(Saved entries)
<<<<
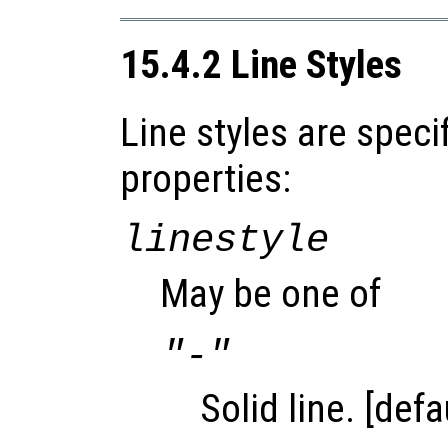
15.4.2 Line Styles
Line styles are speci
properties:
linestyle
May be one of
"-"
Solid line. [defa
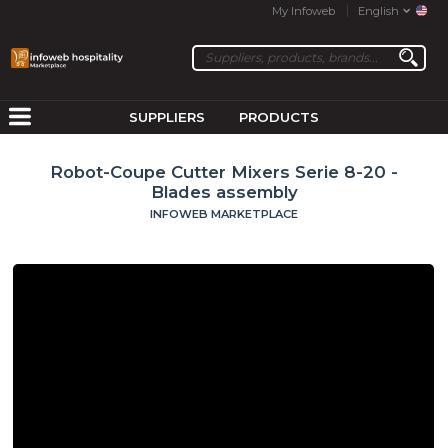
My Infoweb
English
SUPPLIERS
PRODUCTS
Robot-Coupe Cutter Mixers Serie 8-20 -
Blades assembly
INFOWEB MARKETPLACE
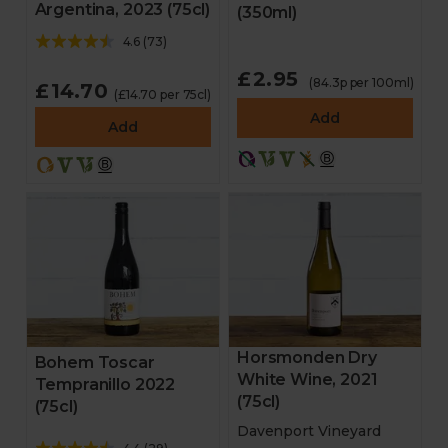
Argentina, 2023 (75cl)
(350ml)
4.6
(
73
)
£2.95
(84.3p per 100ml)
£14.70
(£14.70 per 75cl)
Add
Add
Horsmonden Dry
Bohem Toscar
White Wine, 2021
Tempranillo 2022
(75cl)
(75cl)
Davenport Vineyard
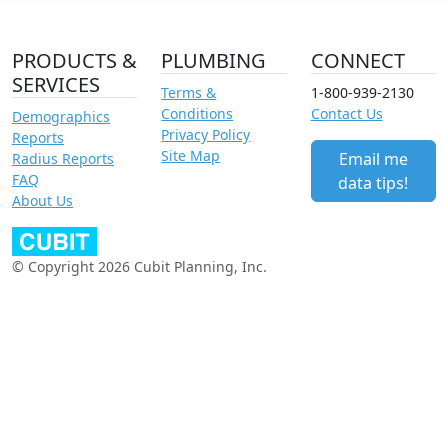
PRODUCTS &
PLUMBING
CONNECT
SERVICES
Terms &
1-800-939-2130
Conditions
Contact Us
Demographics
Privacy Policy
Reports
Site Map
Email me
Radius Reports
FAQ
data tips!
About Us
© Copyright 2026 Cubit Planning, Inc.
>>>>
<<<<
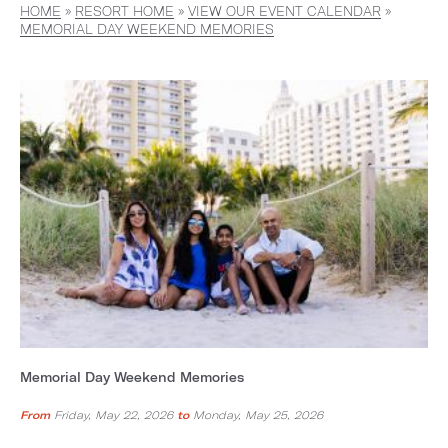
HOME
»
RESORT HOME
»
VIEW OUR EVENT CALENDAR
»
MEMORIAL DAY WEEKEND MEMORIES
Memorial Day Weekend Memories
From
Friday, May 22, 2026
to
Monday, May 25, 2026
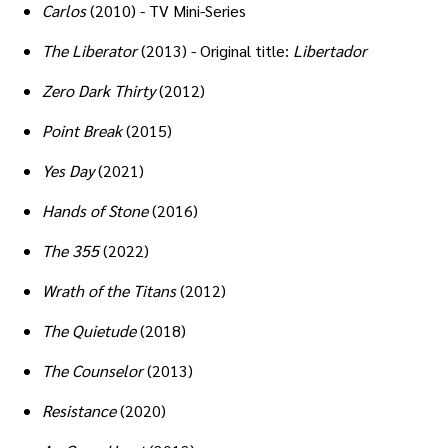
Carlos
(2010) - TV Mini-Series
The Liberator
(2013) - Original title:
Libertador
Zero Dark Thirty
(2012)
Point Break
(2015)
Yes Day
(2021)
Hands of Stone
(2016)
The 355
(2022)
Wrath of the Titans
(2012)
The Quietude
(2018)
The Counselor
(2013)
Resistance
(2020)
>>>>
<<<<
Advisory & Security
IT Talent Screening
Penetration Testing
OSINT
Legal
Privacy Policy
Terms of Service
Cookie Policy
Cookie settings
>>>>
» **WORK REQUEST**
An exact transcription is needed of the lines from the one with "Line styles are speci" to the one with "Cubit Planning, Inc." above, both ends included, with pictures left out.

» **ANSWER BOX**
Line styles are speci
properties:
linestyle
May be one of
"-"
Solid line. [defa
My Infoweb
English
SUPPLIERS
PRODUCTS
Robot-Coupe Cutter Mixers Serie 8-20 -
Blades assembly
INFOWEB MARKETPLACE
Argentina, 2023 (75cl)
(350ml)
4.6
(
73
)
£2.95
(84.3p per 100ml)
£14.70
(£14.70 per 75cl)
Add
Add
Horsmonden Dry
Bohem Toscar
White Wine, 2021
Tempranillo 2022
(75cl)
(75cl)
Davenport Vineyard
PRODUCTS &
PLUMBING
CONNECT
SERVICES
Terms &
1-800-939-2130
Conditions
Contact Us
Demographics
Privacy Policy
Reports
Site Map
Email me
Radius Reports
FAQ
data tips!
About Us
© Copyright 2026 Cubit Planning, Inc.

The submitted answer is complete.